───── RECORDED INFORMATION

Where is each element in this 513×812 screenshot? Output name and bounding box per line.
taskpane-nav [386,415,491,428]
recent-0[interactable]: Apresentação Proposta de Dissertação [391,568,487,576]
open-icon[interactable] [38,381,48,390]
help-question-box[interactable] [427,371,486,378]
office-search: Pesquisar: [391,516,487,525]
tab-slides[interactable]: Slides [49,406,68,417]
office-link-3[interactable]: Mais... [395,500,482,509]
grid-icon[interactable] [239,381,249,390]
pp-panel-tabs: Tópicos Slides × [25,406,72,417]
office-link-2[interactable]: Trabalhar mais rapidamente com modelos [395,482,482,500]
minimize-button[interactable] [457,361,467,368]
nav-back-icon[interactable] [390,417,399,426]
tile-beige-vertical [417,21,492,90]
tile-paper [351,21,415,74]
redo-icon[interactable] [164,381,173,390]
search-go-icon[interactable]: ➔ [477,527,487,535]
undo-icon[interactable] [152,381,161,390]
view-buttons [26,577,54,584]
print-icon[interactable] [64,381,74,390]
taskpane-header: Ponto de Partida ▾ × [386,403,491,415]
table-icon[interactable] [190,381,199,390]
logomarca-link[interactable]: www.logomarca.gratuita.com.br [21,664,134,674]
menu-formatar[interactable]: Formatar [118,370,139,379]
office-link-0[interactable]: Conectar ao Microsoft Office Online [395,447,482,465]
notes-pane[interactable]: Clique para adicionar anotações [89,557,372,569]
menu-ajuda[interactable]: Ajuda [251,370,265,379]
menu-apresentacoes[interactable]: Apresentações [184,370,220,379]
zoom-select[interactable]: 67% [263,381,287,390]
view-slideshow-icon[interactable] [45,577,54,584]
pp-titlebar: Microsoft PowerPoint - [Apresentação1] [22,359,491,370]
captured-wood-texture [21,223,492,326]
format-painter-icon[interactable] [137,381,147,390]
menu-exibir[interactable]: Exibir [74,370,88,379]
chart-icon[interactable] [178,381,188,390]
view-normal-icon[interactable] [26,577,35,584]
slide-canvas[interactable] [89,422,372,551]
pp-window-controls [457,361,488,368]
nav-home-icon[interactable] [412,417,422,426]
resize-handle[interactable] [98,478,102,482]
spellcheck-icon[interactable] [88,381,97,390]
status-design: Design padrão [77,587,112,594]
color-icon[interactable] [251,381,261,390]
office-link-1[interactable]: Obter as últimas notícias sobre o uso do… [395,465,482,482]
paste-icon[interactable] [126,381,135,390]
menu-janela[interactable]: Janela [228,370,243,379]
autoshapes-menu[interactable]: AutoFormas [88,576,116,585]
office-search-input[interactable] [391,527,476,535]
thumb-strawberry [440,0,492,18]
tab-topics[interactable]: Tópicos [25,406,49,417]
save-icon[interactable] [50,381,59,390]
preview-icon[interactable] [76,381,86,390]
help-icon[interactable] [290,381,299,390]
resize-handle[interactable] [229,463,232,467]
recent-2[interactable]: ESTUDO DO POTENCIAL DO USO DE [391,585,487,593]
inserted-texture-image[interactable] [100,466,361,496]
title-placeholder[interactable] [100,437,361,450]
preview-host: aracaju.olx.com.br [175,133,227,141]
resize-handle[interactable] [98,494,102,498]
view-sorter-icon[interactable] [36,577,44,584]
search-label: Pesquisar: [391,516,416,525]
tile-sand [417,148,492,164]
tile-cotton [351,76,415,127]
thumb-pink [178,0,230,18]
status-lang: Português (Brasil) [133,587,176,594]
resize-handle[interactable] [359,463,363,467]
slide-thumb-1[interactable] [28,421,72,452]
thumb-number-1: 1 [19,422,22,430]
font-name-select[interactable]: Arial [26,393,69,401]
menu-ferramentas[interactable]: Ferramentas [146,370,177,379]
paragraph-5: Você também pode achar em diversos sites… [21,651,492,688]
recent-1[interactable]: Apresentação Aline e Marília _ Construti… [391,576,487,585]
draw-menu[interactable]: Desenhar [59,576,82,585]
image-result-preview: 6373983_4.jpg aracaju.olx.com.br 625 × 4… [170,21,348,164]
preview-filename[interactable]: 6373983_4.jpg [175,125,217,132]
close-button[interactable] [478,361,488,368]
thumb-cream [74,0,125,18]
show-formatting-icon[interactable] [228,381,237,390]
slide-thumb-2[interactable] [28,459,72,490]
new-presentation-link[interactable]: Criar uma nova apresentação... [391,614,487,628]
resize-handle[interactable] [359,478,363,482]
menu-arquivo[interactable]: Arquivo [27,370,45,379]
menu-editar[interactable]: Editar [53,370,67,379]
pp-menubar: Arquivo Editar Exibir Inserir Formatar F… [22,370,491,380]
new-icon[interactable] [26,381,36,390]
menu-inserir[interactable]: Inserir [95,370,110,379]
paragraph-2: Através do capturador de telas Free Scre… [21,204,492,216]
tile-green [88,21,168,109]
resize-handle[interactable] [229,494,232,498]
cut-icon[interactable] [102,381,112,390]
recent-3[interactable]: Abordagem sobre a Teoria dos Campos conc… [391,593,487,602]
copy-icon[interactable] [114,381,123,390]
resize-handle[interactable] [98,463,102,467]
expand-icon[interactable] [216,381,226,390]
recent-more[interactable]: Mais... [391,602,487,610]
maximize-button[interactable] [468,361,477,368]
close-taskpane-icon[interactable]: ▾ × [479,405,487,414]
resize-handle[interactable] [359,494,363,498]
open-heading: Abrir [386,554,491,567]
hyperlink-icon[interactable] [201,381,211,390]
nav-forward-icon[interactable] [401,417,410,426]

──────────

EXERCISE AIM: Return all of the entries exactly as written.

REPLY TO THE EXERCISE:
Where is each element in this 513×812 screenshot? Output name and bounding box per line.
taskpane-nav [386,415,491,428]
recent-0[interactable]: Apresentação Proposta de Dissertação [391,568,487,576]
open-icon[interactable] [38,381,48,390]
help-question-box[interactable] [427,371,486,378]
office-search: Pesquisar: [391,516,487,525]
tab-slides[interactable]: Slides [49,406,68,417]
office-link-3[interactable]: Mais... [395,500,482,509]
grid-icon[interactable] [239,381,249,390]
pp-panel-tabs: Tópicos Slides × [25,406,72,417]
office-link-2[interactable]: Trabalhar mais rapidamente com modelos [395,482,482,500]
minimize-button[interactable] [457,361,467,368]
nav-back-icon[interactable] [390,417,399,426]
tile-beige-vertical [417,21,492,90]
tile-paper [351,21,415,74]
redo-icon[interactable] [164,381,173,390]
search-go-icon[interactable]: ➔ [477,527,487,535]
undo-icon[interactable] [152,381,161,390]
view-buttons [26,577,54,584]
print-icon[interactable] [64,381,74,390]
taskpane-header: Ponto de Partida ▾ × [386,403,491,415]
table-icon[interactable] [190,381,199,390]
logomarca-link[interactable]: www.logomarca.gratuita.com.br [21,664,134,674]
menu-formatar[interactable]: Formatar [118,370,139,379]
office-link-0[interactable]: Conectar ao Microsoft Office Online [395,447,482,465]
notes-pane[interactable]: Clique para adicionar anotações [89,557,372,569]
menu-ajuda[interactable]: Ajuda [251,370,265,379]
menu-apresentacoes[interactable]: Apresentações [184,370,220,379]
zoom-select[interactable]: 67% [263,381,287,390]
view-slideshow-icon[interactable] [45,577,54,584]
pp-titlebar: Microsoft PowerPoint - [Apresentação1] [22,359,491,370]
captured-wood-texture [21,223,492,326]
format-painter-icon[interactable] [137,381,147,390]
menu-exibir[interactable]: Exibir [74,370,88,379]
chart-icon[interactable] [178,381,188,390]
view-normal-icon[interactable] [26,577,35,584]
slide-canvas[interactable] [89,422,372,551]
pp-window-controls [457,361,488,368]
nav-home-icon[interactable] [412,417,422,426]
resize-handle[interactable] [98,478,102,482]
spellcheck-icon[interactable] [88,381,97,390]
status-design: Design padrão [77,587,112,594]
color-icon[interactable] [251,381,261,390]
office-link-1[interactable]: Obter as últimas notícias sobre o uso do… [395,465,482,482]
paste-icon[interactable] [126,381,135,390]
menu-janela[interactable]: Janela [228,370,243,379]
autoshapes-menu[interactable]: AutoFormas [88,576,116,585]
office-search-input[interactable] [391,527,476,535]
thumb-strawberry [440,0,492,18]
tab-topics[interactable]: Tópicos [25,406,49,417]
save-icon[interactable] [50,381,59,390]
preview-icon[interactable] [76,381,86,390]
help-icon[interactable] [290,381,299,390]
resize-handle[interactable] [229,463,232,467]
recent-2[interactable]: ESTUDO DO POTENCIAL DO USO DE [391,585,487,593]
inserted-texture-image[interactable] [100,466,361,496]
title-placeholder[interactable] [100,437,361,450]
preview-host: aracaju.olx.com.br [175,133,227,141]
resize-handle[interactable] [98,494,102,498]
view-sorter-icon[interactable] [36,577,44,584]
search-label: Pesquisar: [391,516,416,525]
tile-sand [417,148,492,164]
tile-cotton [351,76,415,127]
thumb-pink [178,0,230,18]
status-lang: Português (Brasil) [133,587,176,594]
resize-handle[interactable] [359,463,363,467]
slide-thumb-1[interactable] [28,421,72,452]
thumb-number-1: 1 [19,422,22,430]
font-name-select[interactable]: Arial [26,393,69,401]
menu-ferramentas[interactable]: Ferramentas [146,370,177,379]
paragraph-5: Você também pode achar em diversos sites… [21,651,492,688]
recent-1[interactable]: Apresentação Aline e Marília _ Construti… [391,576,487,585]
draw-menu[interactable]: Desenhar [59,576,82,585]
image-result-preview: 6373983_4.jpg aracaju.olx.com.br 625 × 4… [170,21,348,164]
preview-filename[interactable]: 6373983_4.jpg [175,125,217,132]
close-button[interactable] [478,361,488,368]
thumb-cream [74,0,125,18]
show-formatting-icon[interactable] [228,381,237,390]
slide-thumb-2[interactable] [28,459,72,490]
new-presentation-link[interactable]: Criar uma nova apresentação... [391,614,487,628]
resize-handle[interactable] [359,478,363,482]
menu-arquivo[interactable]: Arquivo [27,370,45,379]
menu-editar[interactable]: Editar [53,370,67,379]
pp-menubar: Arquivo Editar Exibir Inserir Formatar F… [22,370,491,380]
new-icon[interactable] [26,381,36,390]
menu-inserir[interactable]: Inserir [95,370,110,379]
paragraph-2: Através do capturador de telas Free Scre… [21,204,492,216]
tile-green [88,21,168,109]
resize-handle[interactable] [229,494,232,498]
cut-icon[interactable] [102,381,112,390]
recent-3[interactable]: Abordagem sobre a Teoria dos Campos conc… [391,593,487,602]
copy-icon[interactable] [114,381,123,390]
resize-handle[interactable] [98,463,102,467]
expand-icon[interactable] [216,381,226,390]
recent-more[interactable]: Mais... [391,602,487,610]
maximize-button[interactable] [468,361,477,368]
close-taskpane-icon[interactable]: ▾ × [479,405,487,414]
resize-handle[interactable] [359,494,363,498]
open-heading: Abrir [386,554,491,567]
hyperlink-icon[interactable] [201,381,211,390]
nav-forward-icon[interactable] [401,417,410,426]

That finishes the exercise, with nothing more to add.